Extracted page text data
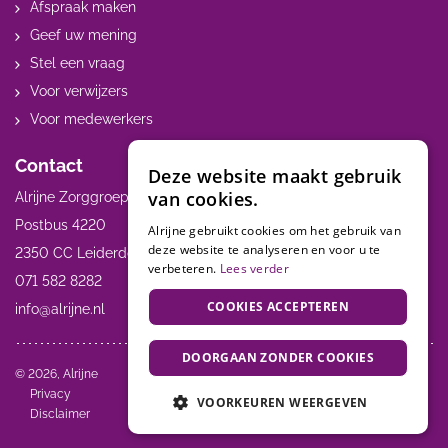
Afspraak maken
Geef uw mening
Stel een vraag
Voor verwijzers
Voor medewerkers
Contact
Deze website maakt gebruik
van cookies.
Alrijne Zorggroep
Postbus 4220
Alrijne gebruikt cookies om het gebruik van
deze website te analyseren en voor u te
2350 CC Leiderdorp
verbeteren.
Lees verder
071 582 8282
COOKIES ACCEPTEREN
info@alrijne.nl
DOORGAAN ZONDER COOKIES
Volg ons:
© 2026, Alrijne
Privacy
VOORKEUREN WEERGEVEN
Disclaimer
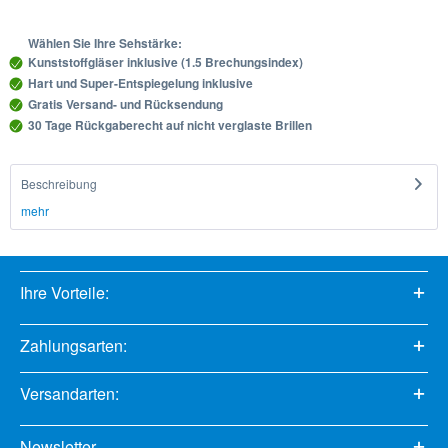
Wählen Sie Ihre Sehstärke:
Kunststoffgläser inklusive (1.5 Brechungsindex)
Hart und Super-Entspiegelung inklusive
Gratis Versand- und Rücksendung
30 Tage Rückgaberecht auf nicht verglaste Brillen
Beschreibung
mehr
Ihre Vorteile:
Zahlungsarten:
Versandarten:
Newsletter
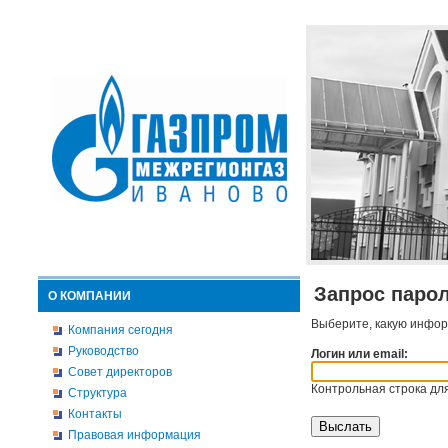
Запрос паро
О КОМПАНИИ
Выберите, какую инфор
Компания сегодня
Руководство
Логин или email:
Совет директоров
Контрольная строка для
Структура
Контакты
Правовая информация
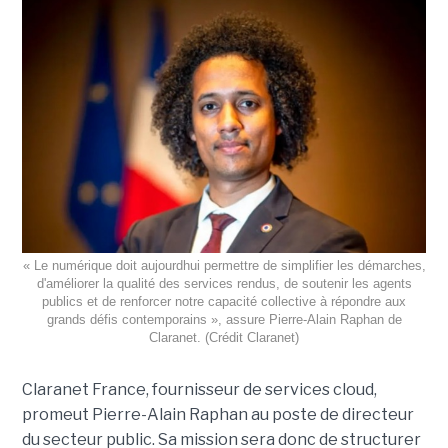
« Le numérique doit aujourdhui permettre de simplifier les démarches,
d'améliorer la qualité des services rendus, de soutenir les agents
publics et de renforcer notre capacité collective à répondre aux
grands défis contemporains », assure Pierre-Alain Raphan de
Claranet. (Crédit Claranet)
Claranet France, fournisseur de services cloud,
promeut Pierre-Alain Raphan au poste de directeur
du secteur public. Sa mission sera donc de structurer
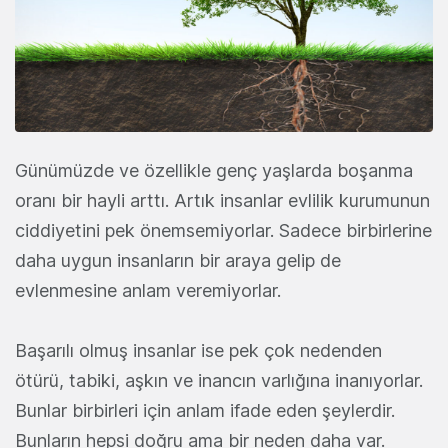
Günümüzde ve özellikle genç yaşlarda boşanma
oranı bir hayli arttı. Artık insanlar evlilik kurumunun
ciddiyetini pek önemsemiyorlar. Sadece birbirlerine
daha uygun insanların bir araya gelip de
evlenmesine anlam veremiyorlar.
Başarılı olmuş insanlar ise pek çok nedenden
ötürü, tabiki, aşkın ve inancın varlığına inanıyorlar.
Bunlar birbirleri için anlam ifade eden şeylerdir.
Bunların hepsi doğru ama bir neden daha var.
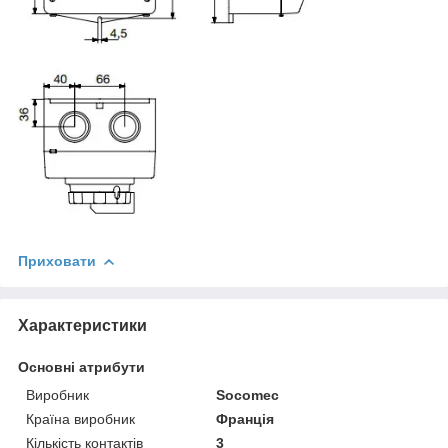
Приховати
Характеристики
Основні атрибути
Виробник
Socomec
Країна виробник
Франція
Кількість контактів
3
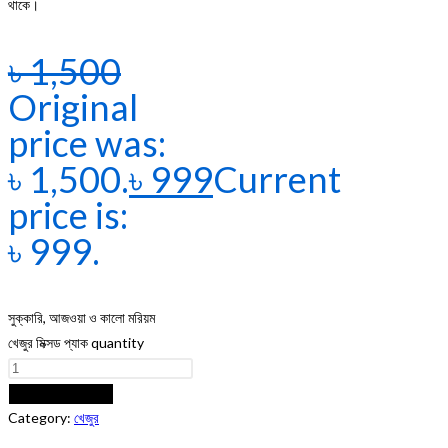
থাকে।
৳
1,500
Original
price was:
৳ 1,500.
৳
999
Current
price is:
৳ 999.
সুক্কারি, আজওয়া ও কালো মরিয়ম
খেজুর মিক্সড প্যাক quantity
ADD TO CART
Category:
খেজুর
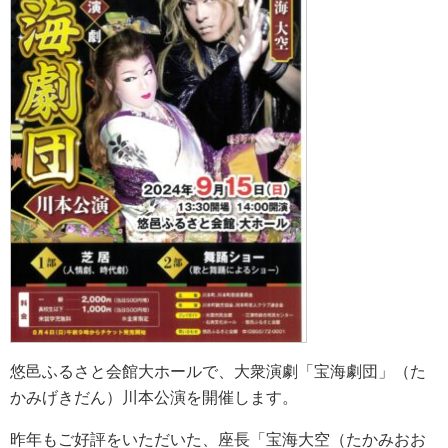
悠邑ふるさと会館大ホールで、大衆演劇「宝海劇団」（た
かみげきだん）川本公演を開催します。
昨年もご好評をいただいた、座長「宝海大空（たかみおお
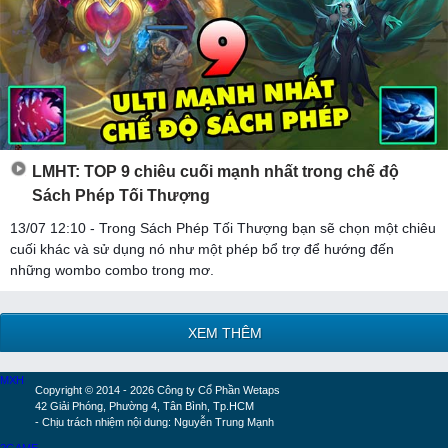
LMHT: TOP 9 chiêu cuối mạnh nhất trong chế độ
Sách Phép Tối Thượng
13/07 12:10 - Trong Sách Phép Tối Thượng bạn sẽ chọn một chiêu
cuối khác và sử dụng nó như một phép bổ trợ để hướng đến
những wombo combo trong mơ.
XEM THÊM
MXH
Copyright © 2014 - 2026 Công ty Cổ Phần Wetaps
42 Giải Phóng, Phường 4, Tân Bình, Tp.HCM
- Chịu trách nhiệm nội dung: Nguyễn Trung Mạnh
2GAME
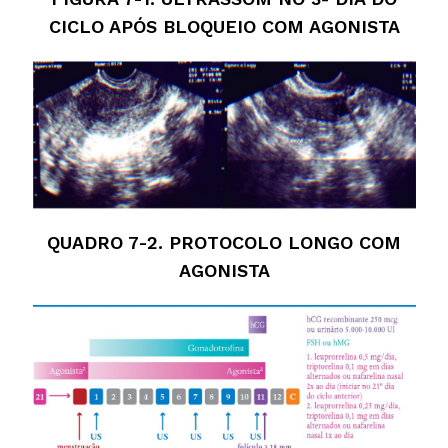
CICLO APÓS BLOQUEIO COM AGONISTA
QUADRO 7-2. PROTOCOLO LONGO COM
AGONISTA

* The task: Leave the pictures out and output the rest of the data word for word.

* Answer to this task:
Afspraak maken
Geef uw mening
Stel een vraag
Voor verwijzers
Voor medewerkers
Contact
Deze website maakt gebruik
van cookies.
Alrijne Zorggroep
Postbus 4220
Alrijne gebruikt cookies om het gebruik van
deze website te analyseren en voor u te
2350 CC Leiderdorp
verbeteren.
Lees verder
071 582 8282
COOKIES ACCEPTEREN
info@alrijne.nl
DOORGAAN ZONDER COOKIES
Volg ons:
© 2026, Alrijne
Privacy
VOORKEUREN WEERGEVEN
Disclaimer
Wählen Sie Ihre Sehstärke:
Kunststoffgläser inklusive (1.5 Brechungsindex)
Hart und Super-Entspiegelung inklusive
Gratis Versand- und Rücksendung
30 Tage Rückgaberecht auf nicht verglaste Brillen
Beschreibung
mehr
Ihre Vorteile:
Zahlungsarten:
Versandarten:
Newsletter
Запрос паро
О КОМПАНИИ
Выберите, какую инфор
Компания сегодня
Руководство
Логин или email:
Совет директоров
Контрольная строка для
Структура
Контакты
Правовая информация
« Le numérique doit aujourdhui permettre de simplifier les démarches,
d'améliorer la qualité des services rendus, de soutenir les agents
publics et de renforcer notre capacité collective à répondre aux
grands défis contemporains », assure Pierre-Alain Raphan de
Claranet. (Crédit Claranet)
Claranet France, fournisseur de services cloud,
promeut Pierre-Alain Raphan au poste de directeur
du secteur public. Sa mission sera donc de structurer
Günümüzde ve özellikle genç yaşlarda boşanma
oranı bir hayli arttı. Artık insanlar evlilik kurumunun
ciddiyetini pek önemsemiyorlar. Sadece birbirlerine
daha uygun insanların bir araya gelip de
evlenmesine anlam veremiyorlar.
Başarılı olmuş insanlar ise pek çok nedenden
ötürü, tabiki, aşkın ve inancın varlığına inanıyorlar.
Bunlar birbirleri için anlam ifade eden şeylerdir.
Bunların hepsi doğru ama bir neden daha var.
Приховати
Характеристики
Основні атрибути
Виробник
Socomec
Країна виробник
Франція
Кількість контактів
3
থাকে।
৳
1,500
Original
price was:
৳ 1,500.
৳
999
Current
price is:
৳ 999.
সুক্কারি, আজওয়া ও কালো মরিয়ম
খেজুর মিক্সড প্যাক quantity
ADD TO CART
Category:
খেজুর
悠邑ふるさと会館大ホールで、大衆演劇「宝海劇団」（た
かみげきだん）川本公演を開催します。
昨年もご好評をいただいた、座長「宝海大空（たかみおお
LMHT: TOP 9 chiêu cuối mạnh nhất trong chế độ
Sách Phép Tối Thượng
13/07 12:10 - Trong Sách Phép Tối Thượng bạn sẽ chọn một chiêu
cuối khác và sử dụng nó như một phép bổ trợ để hướng đến
những wombo combo trong mơ.
XEM THÊM
MXH
Copyright © 2014 - 2026 Công ty Cổ Phần Wetaps
42 Giải Phóng, Phường 4, Tân Bình, Tp.HCM
- Chịu trách nhiệm nội dung: Nguyễn Trung Mạnh
2GAME
CICLO APÓS BLOQUEIO COM AGONISTA
QUADRO 7-2. PROTOCOLO LONGO COM
AGONISTA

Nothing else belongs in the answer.